Le préfet de police de Paris, à qui la requête de M. C… a été communiquée, n’a pas produit d’observations en défense.
Vu :
- la décision du 2 juin 2025 par laquelle M. C… a été admis à l’aide juridictionnelle totale ;
- la décision par laquelle le président de la formation de jugement a dispensé le rapporteur public, sur sa proposition, de prononcer ses conclusions à l’audience ;
- les autres pièces du dossier.
Vu :
- la convention européenne de sauvegarde des droits de l’homme et des libertés fondamentales ;
- la convention internationale relative aux droits de l’enfant, signée à New-York le 26 janvier 1990 ;
- le code de l’entrée et du séjour des étrangers et du droit d’asile ;
- la loi n° 91-647 du 10 juillet 1991 ;
- l’arrêté du 1er août 2014 pris en application de l’article D. 304-1 du code de la construction et de l’habitation ;
- le code de justice administrative.
Les parties ont été régulièrement averties du jour de l’audience.
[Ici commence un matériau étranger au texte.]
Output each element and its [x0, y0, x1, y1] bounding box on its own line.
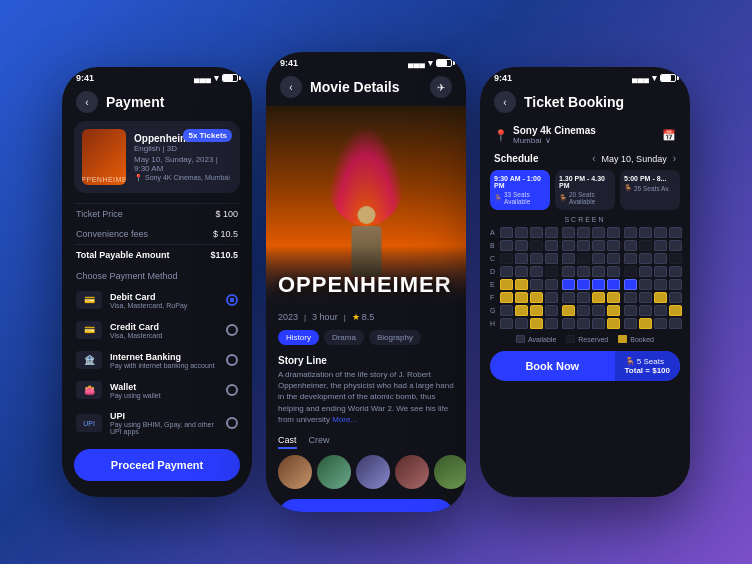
seat[interactable]: [654, 266, 667, 277]
genre-biography[interactable]: Biography: [369, 330, 421, 345]
seat[interactable]: [500, 227, 513, 238]
more-link[interactable]: More...: [332, 415, 357, 424]
seat[interactable]: [515, 240, 528, 251]
seat[interactable]: [669, 318, 682, 329]
seat[interactable]: [639, 253, 652, 264]
time-slot-3[interactable]: 5:00 PM - 8... 🪑26 Seats Av.: [620, 170, 680, 210]
seat[interactable]: [669, 292, 682, 303]
schedule-prev[interactable]: ‹: [592, 153, 595, 164]
genre-history[interactable]: History: [278, 330, 319, 345]
seat[interactable]: [562, 318, 575, 329]
payment-internet-banking[interactable]: 🏦 Internet Banking Pay with internet ban…: [62, 345, 252, 375]
back-button-right[interactable]: ‹: [494, 91, 516, 113]
book-now-button[interactable]: Book Now: [490, 351, 615, 381]
payment-debit-card[interactable]: 💳 Debit Card Visa, Mastercard, RuPay: [62, 285, 252, 315]
payment-upi[interactable]: UPI UPI Pay using BHIM, Gpay, and other …: [62, 405, 252, 441]
seat[interactable]: [639, 305, 652, 316]
seat[interactable]: [577, 305, 590, 316]
seat[interactable]: [592, 266, 605, 277]
seat[interactable]: [639, 292, 652, 303]
crew-tab[interactable]: Crew: [309, 435, 330, 449]
seat[interactable]: [530, 266, 543, 277]
seat[interactable]: [607, 240, 620, 251]
upi-radio[interactable]: [226, 417, 238, 429]
seat[interactable]: [562, 279, 575, 290]
back-button-left[interactable]: ‹: [76, 91, 98, 113]
payment-credit-card[interactable]: 💳 Credit Card Visa, Mastercard: [62, 315, 252, 345]
seat[interactable]: [624, 227, 637, 238]
seat[interactable]: [654, 305, 667, 316]
seat[interactable]: [515, 253, 528, 264]
wallet-radio[interactable]: [226, 384, 238, 396]
seat[interactable]: [592, 279, 605, 290]
credit-card-radio[interactable]: [226, 324, 238, 336]
seat[interactable]: [545, 305, 558, 316]
seat[interactable]: [624, 279, 637, 290]
seat[interactable]: [639, 266, 652, 277]
seat[interactable]: [530, 253, 543, 264]
seat[interactable]: [654, 227, 667, 238]
seat[interactable]: [592, 318, 605, 329]
seat[interactable]: [654, 240, 667, 251]
seat[interactable]: [515, 266, 528, 277]
seat[interactable]: [624, 318, 637, 329]
seat[interactable]: [562, 253, 575, 264]
seat[interactable]: [562, 292, 575, 303]
back-button-middle[interactable]: ‹: [280, 76, 302, 98]
seat[interactable]: [654, 253, 667, 264]
seat[interactable]: [592, 253, 605, 264]
genre-drama[interactable]: Drama: [324, 330, 364, 345]
seat[interactable]: [530, 279, 543, 290]
seat[interactable]: [669, 240, 682, 251]
seat[interactable]: [545, 253, 558, 264]
proceed-payment-button[interactable]: Proceed Payment: [74, 449, 240, 481]
schedule-next[interactable]: ›: [673, 153, 676, 164]
seat[interactable]: [530, 227, 543, 238]
seat[interactable]: [624, 292, 637, 303]
internet-banking-radio[interactable]: [226, 354, 238, 366]
seat[interactable]: [654, 318, 667, 329]
seat[interactable]: [669, 227, 682, 238]
seat[interactable]: [515, 227, 528, 238]
seat[interactable]: [500, 266, 513, 277]
seat[interactable]: [562, 266, 575, 277]
seat[interactable]: [515, 318, 528, 329]
book-tickets-button[interactable]: 🎟 Book Tickets: [278, 499, 454, 512]
payment-wallet[interactable]: 👛 Wallet Pay using wallet: [62, 375, 252, 405]
debit-card-radio[interactable]: [226, 294, 238, 306]
seat[interactable]: [624, 253, 637, 264]
seat[interactable]: [577, 292, 590, 303]
venue-dropdown-icon[interactable]: ∨: [545, 136, 551, 145]
seat[interactable]: [639, 227, 652, 238]
calendar-icon[interactable]: 📅: [662, 129, 676, 142]
seat[interactable]: [669, 279, 682, 290]
seat[interactable]: [607, 279, 620, 290]
seat[interactable]: [592, 227, 605, 238]
seat[interactable]: [592, 305, 605, 316]
seat[interactable]: [500, 305, 513, 316]
seat[interactable]: [592, 240, 605, 251]
seat[interactable]: [607, 266, 620, 277]
time-slot-2[interactable]: 1.30 PM - 4.30 PM 🪑20 Seats Available: [555, 170, 615, 210]
seat[interactable]: [624, 305, 637, 316]
seat[interactable]: [500, 318, 513, 329]
seat[interactable]: [639, 279, 652, 290]
seat[interactable]: [500, 240, 513, 251]
seat[interactable]: [669, 266, 682, 277]
cast-tab[interactable]: Cast: [278, 435, 297, 449]
seat[interactable]: [545, 227, 558, 238]
seat[interactable]: [577, 266, 590, 277]
seat[interactable]: [577, 318, 590, 329]
time-slot-1[interactable]: 9:30 AM - 1:00 PM 🪑33 Seats Available: [490, 170, 550, 210]
seat[interactable]: [545, 292, 558, 303]
seat[interactable]: [607, 227, 620, 238]
seat[interactable]: [624, 240, 637, 251]
seat[interactable]: [545, 279, 558, 290]
seat[interactable]: [562, 227, 575, 238]
seat[interactable]: [545, 240, 558, 251]
seat[interactable]: [577, 279, 590, 290]
seat[interactable]: [654, 279, 667, 290]
seat[interactable]: [562, 240, 575, 251]
share-button[interactable]: ✈: [430, 76, 452, 98]
seat[interactable]: [577, 227, 590, 238]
Le rapport de Mme Monteagle, rapporteure, a été entendu au cours de l’audience publique.
Considérant ce qui suit :
M. C…, ressortissant mauritanien, né le 10 août 1977, a sollicité le 20 décembre 2022 le bénéfice du regroupement familial pour deux de ses enfants résidant en Mauritanie, Abderrahman, né en 2009 et B…, née en 2012. Il demande l’annulation de l’arrêté du 27 mars 2025 par lequel sa demande a été rejetée.
Sur l’admission provisoire au bénéfice de l’aide juridictionnelle :
Aux termes de l’article 20 de la loi du 10 juillet 1991 relative à l’aide juridique : « Dans les cas d’urgence (…) l’admission provisoire à l’aide juridictionnelle peut être prononcée soit par le président du bureau ou de la section compétente du bureau d’aide juridictionnelle, soit par la juridiction compétente ou son président (…) ». Et aux termes du second alinéa de l’article 61 du décret du 28 décembre 2020 portant application de cette loi : « L’admission provisoire est accordée par le président du bureau (…) ou le président de la juridiction saisie, soit sur une demande présentée sans forme par l’intéressé, soit d’office si celui-ci a présenté une demande d’aide juridictionnelle ou d’aide à l’intervention de l’avocat sur laquelle il n’a pas encore été statué ».
Il ressort des pièces du dossier que M. C… a été admis à titre définitif au bénéfice de l’aide juridictionnelle le 2 juin 2025 par décision du président du bureau d’aide juridictionnelle du tribunal judiciaire de Paris. Par suite, il n’y a plus lieu de statuer sur la demande d’admission de M. C… au bénéfice de l’aide juridictionnelle à titre provisoire.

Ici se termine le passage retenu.